Animation 4 shows the sequential patterns of vertical density (buoyancy B), south-eastward velocity μ and north-westward velocity υ at the transverse section of y=40 km by the real wind. The computational results are supported by the above analysis for observational data. The computed thickness of positive axial velocity (υ) at the eastern side is 13 m and is larger than that of the western side as the southward wind strengthens. The thickness of both transverse velocity (μ) and negative axial velocity are about 5 m uniformly. Animation 4 suggests that the variation of the surface thickness in each area is strongly dependent on changes in the wind speed, i.e. the maximum computed thickness is seen as the northerly and southerly winds weaken.
Summary
In Tokyo Bay during summer, the upwelling along the bay head of anoxic bottom water can result in significant damage to eggs and larvae of fish and shellfish. The northerly wind is responsible for upwelling along the eastern coast and near the bay head in the stratified rotating fluid. A three-dimensional numerical model was used to explain the wind-induced circulation, including the upwelling along the eastern coast and downwelling along the western coast. After one inertial period from the beginning of computation, the circulation and density distributions almost reach steady state, due to the geostrophic adjustment under a steady wind. A forced internal Kelvin wave is shown to be strongly linked with the process of attaining this steady state. When the observed wind is given as the surface boundary condition, the bay's response to the wind is mostly baroclinic. The results of the numerical model agree qualitatively with both the sea surface temperature obtained by satellite images, and field measurements at moored stations.

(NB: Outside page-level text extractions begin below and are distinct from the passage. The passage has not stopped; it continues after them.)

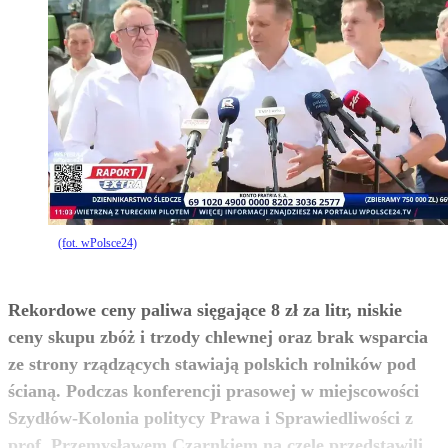
(fot. wPolsce24)
Rekordowe ceny paliwa sięgające 8 zł za litr, niskie
ceny skupu zbóż i trzody chlewnej oraz brak wsparcia
ze strony rządzących stawiają polskich rolników pod
ścianą. Podczas konferencji prasowej w miejscowości
Szydłów-Kolonia politycy Prawa i Sprawiedliwości z
prof. Przemysławem Czarnkiem na czele przedstawili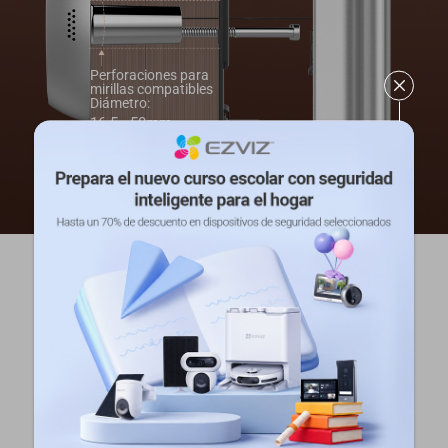
Perforaciones para
mirillas compatibles
Diámetro:
16.5 - 50mm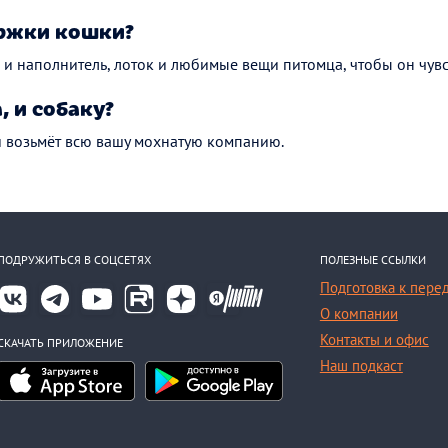
ржки кошки?
и наполнитель, лоток и любимые вещи питомца, чтобы он чувс
, и собаку?
й возьмёт всю вашу мохнатую компанию.
ПОДРУЖИТЬСЯ В СОЦСЕТЯХ
ПОЛЕЗНЫЕ ССЫЛКИ
Подготовка к пере
О компании
Контакты и офис
СКАЧАТЬ ПРИЛОЖЕНИЕ
Наш подкаст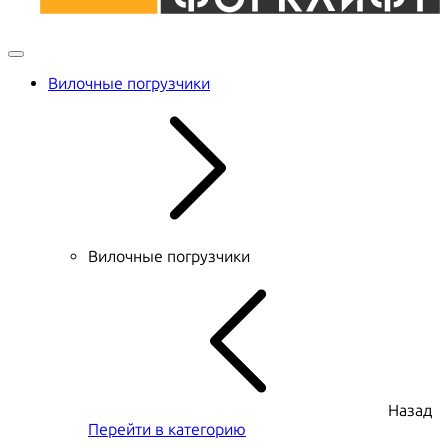
Вилочные погрузчики
Вилочные погрузчики
Назад
Перейти в категорию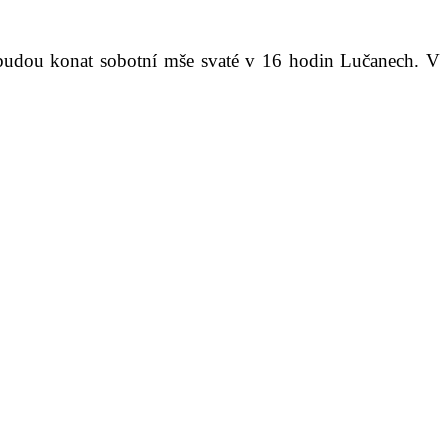
nebudou konat sobotní mše svaté v 16 hodin Lučanech. V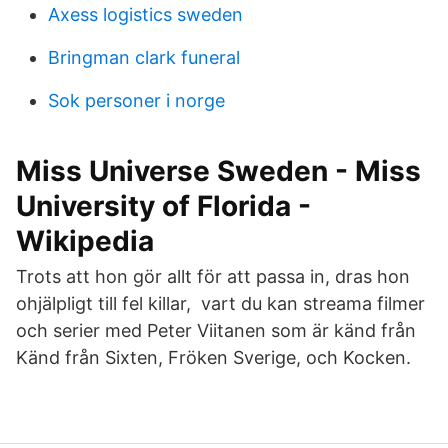
Axess logistics sweden
Bringman clark funeral
Sok personer i norge
Miss Universe Sweden - Miss
University of Florida -
Wikipedia
Trots att hon gör allt för att passa in, dras hon
ohjälpligt till fel killar, vart du kan streama filmer
och serier med Peter Viitanen som är känd från
Känd från Sixten, Fröken Sverige, och Kocken.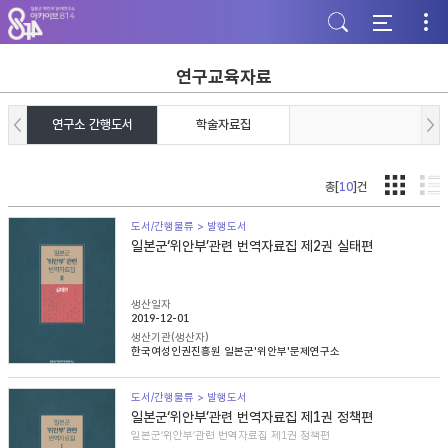
주
본
하
메
문
단
뉴
바
바
바
로
로
로
가
가
연구교육자료
가
기
기
기
연구소 간행도서
학술자료집
총[
10
]건
도서/간행물류 > 발행도서
일본군‘위안부’관련 번역자료집 제2권 실태편
생산일자
2019-12-01
생산기관(생산자)
한국여성인권진흥원 일본군'위안부'문제연구소
도서/간행물류 > 발행도서
일본군‘위안부’관련 번역자료집 제1권 정책편
일본군‘위안부’관련 번역자료집 제1권 정책편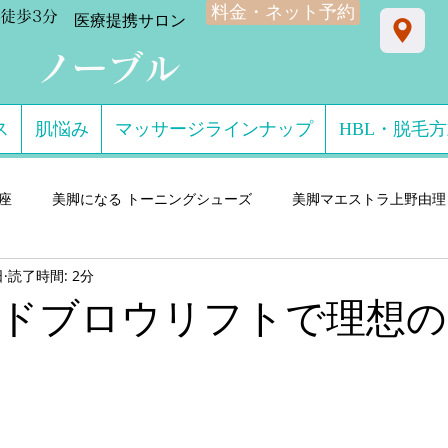
料金・ネット予約
徒歩3分
​医療提携サロン
ン ノーブル
ス
肌悩み
マッサージラインナップ
HBL・脱毛
星座
美脚になる トーニングシューズ
美脚マエストラ上野由理
日
読了時間: 2分
門サロン salon de consolare サロン・ド・コン
美脚になる セ
ドブロウリフトで理想の
ダル・ミュール
美脚になる ストッキング・フットウエア
美脚
 講演実績
美脚になる 雨・レインシューズ
デキるオトコにオ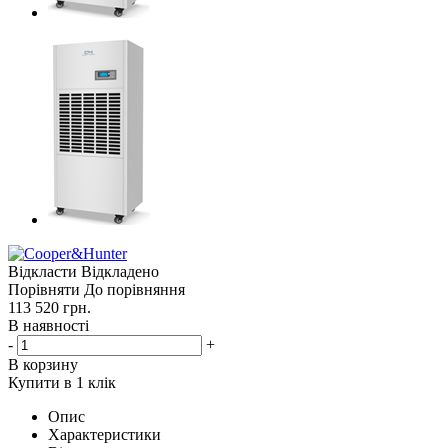
Відкласти
Відкладено
Порівняти
До порівняння
113 520
грн.
В наявності
-
+
В корзину
Купити в 1 клік
Опис
Характеристики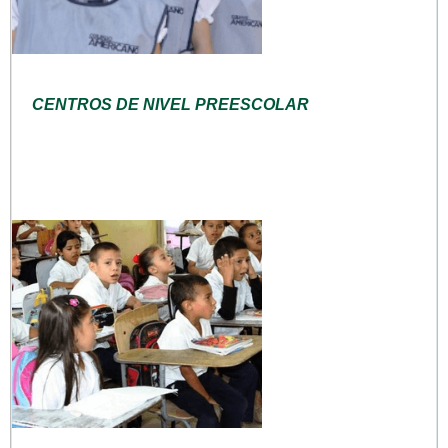
CENTROS DE NIVEL PREESCOLAR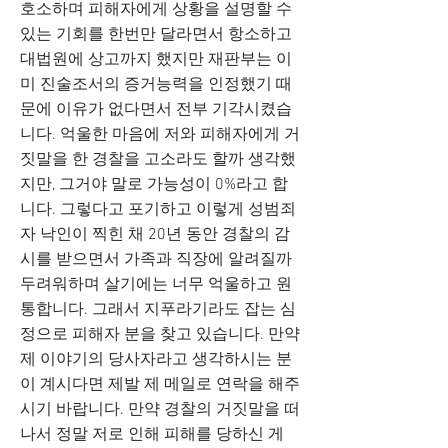
호소하며 피해자에게 상황을 설명할 수
있는 기회를 한번만 달라면서 항소하고
대법원에 상고까지 했지만 재판부는 이
미 진술조서의 증거능력을 인정했기 때
문에 이유가 없다면서 전부 기각시켰습
니다. 억울한 마음에 저와 피해자에게 거
짓말을 한 경찰을 고소라도 할까 생각했
지만, 그거야 말로 가능성이 0%라고 합
니다. 그렇다고 포기하고 이렇게 성범죄
자 낙인이 찍힌 채 20년 동안 경찰의 감
시를 받으면서 가족과 직장에 알려질까
두려워하며 살기에는 너무 억울하고 원
통합니다. 그래서 지푸라기라도 잡는 심
정으로 피해자 분을 찾고 있습니다. 만약
제 이야기의 당사자라고 생각하시는 분
이 계시다면 제발 제 메일로 연락을 해주
시기 바랍니다. 만약 경찰의 거짓말을 떠
나서 정말 저로 인해 피해를 당하신 게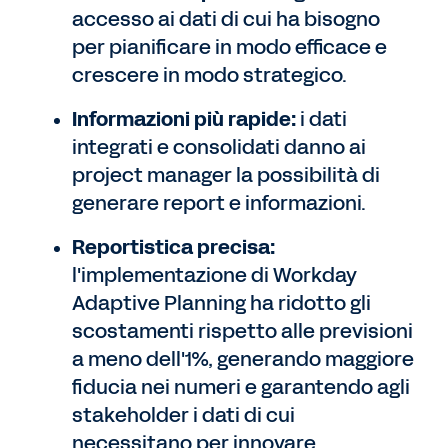
accesso ai dati di cui ha bisogno
per pianificare in modo efficace e
crescere in modo strategico.
Informazioni più rapide:
i dati
integrati e consolidati danno ai
project manager la possibilità di
generare report e informazioni.
Reportistica precisa:
l'implementazione di Workday
Adaptive Planning ha ridotto gli
scostamenti rispetto alle previsioni
a meno dell'1%, generando maggiore
fiducia nei numeri e garantendo agli
stakeholder i dati di cui
necessitano per innovare.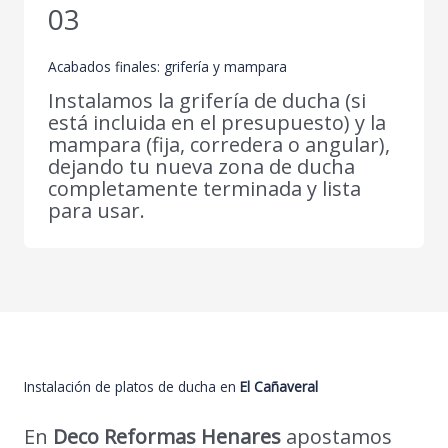
03
Acabados finales: grifería y mampara
Instalamos la grifería de ducha (si
está incluida en el presupuesto) y la
mampara (fija, corredera o angular),
dejando tu nueva zona de ducha
completamente terminada y lista
para usar.
Instalación de platos de ducha en
El Cañaveral
En
Deco Reformas Henares
apostamos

The numerical experiments with the three-dimensional model offer a detailed explanation of the important phenomena, i.e. upwelling and down-welling, due to the wind-induced circulation associated with the density stratification in Tokyo Bay. We plan to continue the modelling of the wind-driven circulation, including both the behaviour of the river discharged water and heat budget at the sea surface.
Acknowledgements
We would like to thank Drs H. Nagashima, J. Yoshida and Y. Kitade, Tokyo University of Fisheries, for their useful discussion on this study. We also thank Dr S. Unoki who furnished TOBEX data for this study. Kanagawa Prefectural Fisheries Research Institute, Center for Atmospheric and Oceanic Studies, Faculty of Science. Tohoku University, and Ports and Harbors Bureau of Tokyo Metropolitan Government are acknowledged for providing serial station data, NOAA-AVHRR data, and wind data at Tokyo Light Beacon. The numerical experiments were carried out on a CONVEX C3440 in the Data Processing Center at Tokyo University of Fisheries. This work was partly supported by a Sasakawa Scientific Research Grant from the Japan Science Society.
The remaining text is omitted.